# Real life to scale conversion



## swimmer_spe (May 3, 2016)

Is there an online calculator to tell me how large of layout needed to represent real life?

For example, in HO and in N, how many cm is 100 km of real life?


----------



## Lehigh74 (Sep 25, 2015)

Here is one for N scale. https://www.model160.com/scale-and-unit-convertsion-tool/

And one for any scale https://exactrail.com/pages/exactrail-calculator


----------



## Dennis461 (Jan 5, 2018)

Well, seems like a two part question.
The simple answer is HO, 87:1
Meaning a 87 foot long train would be 1 foot long.
A 40' boxcar is 40' dived by 87 or around 5.5 inches.

Now the complicated answer,
My town has a train line running through it.
When I stand at the crossing I can see 200 yards in both directions 
400 yards divided by 87 is around 13.8 feet.
So a truly scale model of my town would be a 13.8 foot long layout with no turns, no switches.

Not what I'm used to seeing in train shows, basements, Christmas displays, etc.

So we tend to hear terms like selective compression, which means I can put two track loops in my space for an oval layout which has scale models but it no a scale town.

If you get my meaning.

Now, let's have another poster reply and explain how scale mountains fit in my 8' ceilings!


----------



## CTValleyRR (Jul 26, 2014)

The answer is simple: 100 real kilometers would compress to 1.148 km (114,810 cm) in HO (1:87.1). You do better compressing to N (1:160) scale, which would make that same 100km take up a paltry 0.625km (62,500cm). Neither would fit inside a football stadium.

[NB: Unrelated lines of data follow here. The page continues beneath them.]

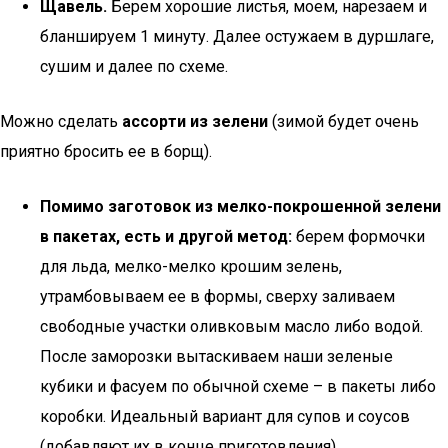
Щавель.
Берем хорошие листья, моем, нарезаем и
бланшируем 1 минуту. Далее остужаем в дуршлаге,
сушим и далее по схеме.
Можно сделать
ассорти из зелени
(зимой будет очень
приятно бросить ее в борщ).
Помимо заготовок из мелко-покрошенной зелени
в пакетах, есть и другой метод:
берем формочки
для льда, мелко-мелко крошим зелень,
утрамбовываем ее в формы, сверху заливаем
свободные участки оливковым масло либо водой.
После заморозки вытаскиваем наши зеленые
кубики и фасуем по обычной схеме – в пакеты либо
коробки. Идеальный вариант для супов и соусов
(добавляют их в конце приготовления).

Scale is a proportion of full size. Basically, in the space available to most of us, you can't create anything like a scale distance in miniature, unless it's of a very small area.


----------



## Gramps (Feb 28, 2016)

Selective compression is paramount in model railroading. If you wanted to model a small airport with a 1 Km runway (0.62 miles) in 1:87 you need over 3 feet if my math is correct.


----------



## Old_Hobo (Feb 20, 2014)

3.7664 feet, to be exact.....


----------



## Guest (Oct 3, 2018)

You've got the decimal point in the wrong place. A scale mile in HO is 60.6 feet. In N scale it's 33 feet. A scale kilometer in HO is 37.67 feet.


----------



## DonR (Oct 18, 2012)

All that math gives me a headache.

Much easier to use a true HO Scale ruler.

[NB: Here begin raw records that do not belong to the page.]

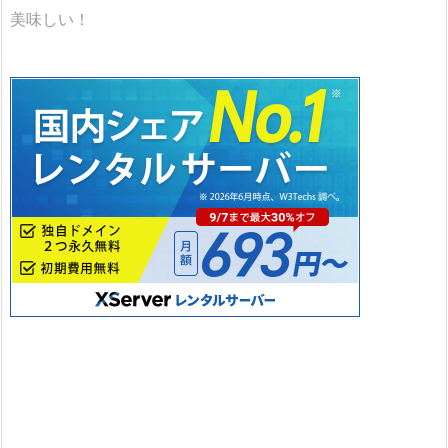
美味しい！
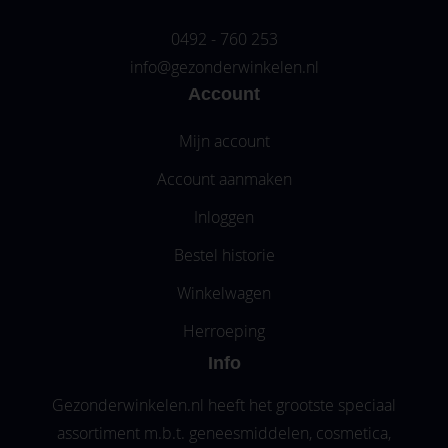
0492 - 760 253
info@gezonderwinkelen.nl
Account
Mijn account
Account aanmaken
Inloggen
Bestel historie
Winkelwagen
Herroeping
Info
Gezonderwinkelen.nl heeft het grootste speciaal
assortiment m.b.t. geneesmiddelen, cosmetica,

https://www.micromark.com/Model-Rr-...MI4pzk8-Dq3QIVh7bACh0cqgYPEAQYAiABEgK_BPD_BwE

It makes conversions simple if you can read a
tape or ruler. You measure the real thing, then
use the HO ruler using it's scale feet and inches.

Don


----------



## swimmer_spe (May 3, 2016)

DonR said:


> All that math gives me a headache.
> 
> Much easier to use a true HO Scale ruler.
> 
> ...


But what if you are not measuring in real world feet, but miles or km for the rest of us?


----------



## DonR (Oct 18, 2012)

You must have a gigantic layout that requires
conversion of miles or kilometers to HO Scale.

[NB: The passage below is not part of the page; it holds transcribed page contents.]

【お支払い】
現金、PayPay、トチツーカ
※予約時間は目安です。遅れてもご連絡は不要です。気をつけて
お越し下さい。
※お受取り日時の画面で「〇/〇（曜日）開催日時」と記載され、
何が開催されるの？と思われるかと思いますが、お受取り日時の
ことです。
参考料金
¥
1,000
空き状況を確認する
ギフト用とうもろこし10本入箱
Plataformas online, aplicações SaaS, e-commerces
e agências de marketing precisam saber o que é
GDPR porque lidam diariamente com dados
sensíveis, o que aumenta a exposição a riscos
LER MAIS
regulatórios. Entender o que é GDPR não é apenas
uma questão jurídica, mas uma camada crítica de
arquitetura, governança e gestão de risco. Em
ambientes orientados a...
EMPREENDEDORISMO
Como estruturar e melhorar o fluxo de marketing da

You'll just have to use the formulas provided by
our members. 

For the rest of us with smaller layouts, the Micro Mark
Scale is the thing to use.

It's good for N, HO, S and 0 by the way.

Don


----------



## CTValleyRR (Jul 26, 2014)

swimmer_spe said:


> But what if you are not measuring in real world feet, but miles or km for the rest of us?


There really isn't any practical use for scale miles or km in the space available to most of us. Unless you're building your layout in a stadium sized space, you're not going to be "measuring" the distances so much as having independent vignettes that represent places many miles apart. The actual physical separation on your layout will in no way be comparable to the actual scale distance.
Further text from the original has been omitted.